→ **MATERIAL FOR THIS EXERCISE**

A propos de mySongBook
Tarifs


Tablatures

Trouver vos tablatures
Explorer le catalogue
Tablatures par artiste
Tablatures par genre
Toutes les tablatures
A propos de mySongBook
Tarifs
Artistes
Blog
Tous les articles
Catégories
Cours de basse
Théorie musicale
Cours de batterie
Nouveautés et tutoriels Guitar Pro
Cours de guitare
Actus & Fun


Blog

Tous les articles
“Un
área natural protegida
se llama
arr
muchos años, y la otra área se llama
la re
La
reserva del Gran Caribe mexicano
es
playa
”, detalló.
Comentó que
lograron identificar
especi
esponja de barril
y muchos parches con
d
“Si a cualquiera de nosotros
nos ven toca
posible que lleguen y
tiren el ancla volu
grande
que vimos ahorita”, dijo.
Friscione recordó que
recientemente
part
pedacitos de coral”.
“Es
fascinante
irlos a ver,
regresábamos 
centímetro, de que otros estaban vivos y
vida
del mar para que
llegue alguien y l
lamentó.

--

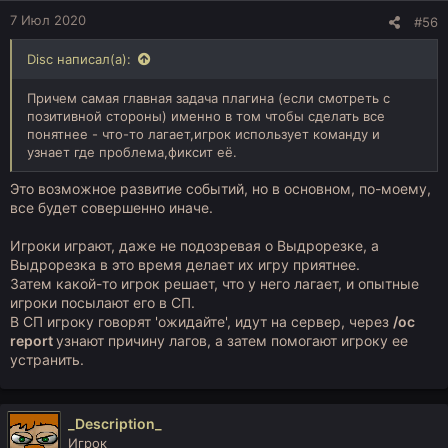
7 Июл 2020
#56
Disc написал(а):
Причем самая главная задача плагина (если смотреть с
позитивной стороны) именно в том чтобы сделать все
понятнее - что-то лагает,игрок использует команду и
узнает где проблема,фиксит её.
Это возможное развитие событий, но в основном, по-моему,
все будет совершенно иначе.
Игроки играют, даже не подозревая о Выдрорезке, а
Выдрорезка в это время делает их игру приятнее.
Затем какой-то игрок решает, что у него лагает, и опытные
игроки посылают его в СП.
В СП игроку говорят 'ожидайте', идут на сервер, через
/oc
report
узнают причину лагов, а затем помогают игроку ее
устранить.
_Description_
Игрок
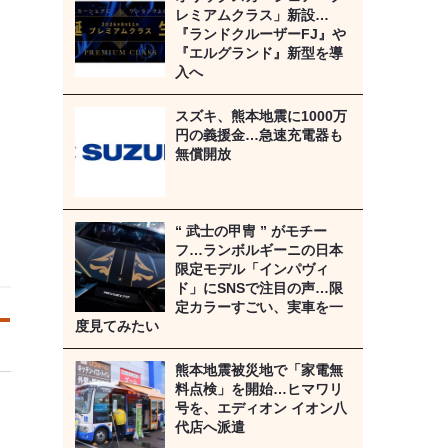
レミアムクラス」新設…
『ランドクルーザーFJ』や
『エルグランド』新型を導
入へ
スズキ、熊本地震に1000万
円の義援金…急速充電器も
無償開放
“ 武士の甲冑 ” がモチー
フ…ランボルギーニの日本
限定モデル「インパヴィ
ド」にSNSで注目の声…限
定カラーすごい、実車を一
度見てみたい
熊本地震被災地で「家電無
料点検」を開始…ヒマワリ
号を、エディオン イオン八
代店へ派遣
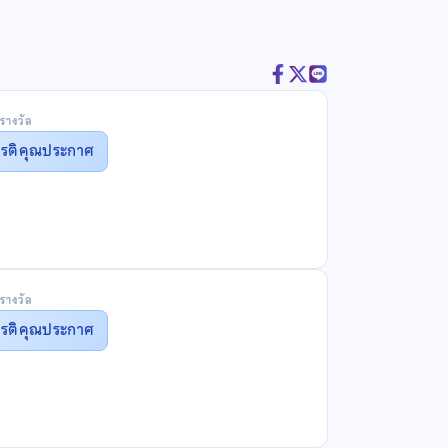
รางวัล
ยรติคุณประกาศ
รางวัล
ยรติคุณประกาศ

==

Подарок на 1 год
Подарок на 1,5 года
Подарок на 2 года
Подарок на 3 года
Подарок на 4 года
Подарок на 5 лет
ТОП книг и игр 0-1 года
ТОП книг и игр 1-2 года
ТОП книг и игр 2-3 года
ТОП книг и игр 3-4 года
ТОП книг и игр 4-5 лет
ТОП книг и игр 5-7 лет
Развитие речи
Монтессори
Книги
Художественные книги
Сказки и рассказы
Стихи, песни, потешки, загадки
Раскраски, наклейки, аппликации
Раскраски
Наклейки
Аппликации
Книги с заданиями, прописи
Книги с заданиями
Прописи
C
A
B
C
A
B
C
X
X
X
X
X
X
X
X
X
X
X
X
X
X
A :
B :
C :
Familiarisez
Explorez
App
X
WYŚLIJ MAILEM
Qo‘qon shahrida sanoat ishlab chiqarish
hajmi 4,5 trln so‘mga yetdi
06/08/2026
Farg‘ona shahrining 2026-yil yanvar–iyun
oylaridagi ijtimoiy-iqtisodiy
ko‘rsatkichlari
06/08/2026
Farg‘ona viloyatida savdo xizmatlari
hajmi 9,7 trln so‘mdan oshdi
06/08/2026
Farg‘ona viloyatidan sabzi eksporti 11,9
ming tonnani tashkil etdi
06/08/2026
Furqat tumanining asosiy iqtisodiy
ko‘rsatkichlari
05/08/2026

→ **TASK BRIEF**
Tally the lines in the records that contain the word "лагает"; the answer is that number and nothing more.

→ **TASK OUTPUT**
2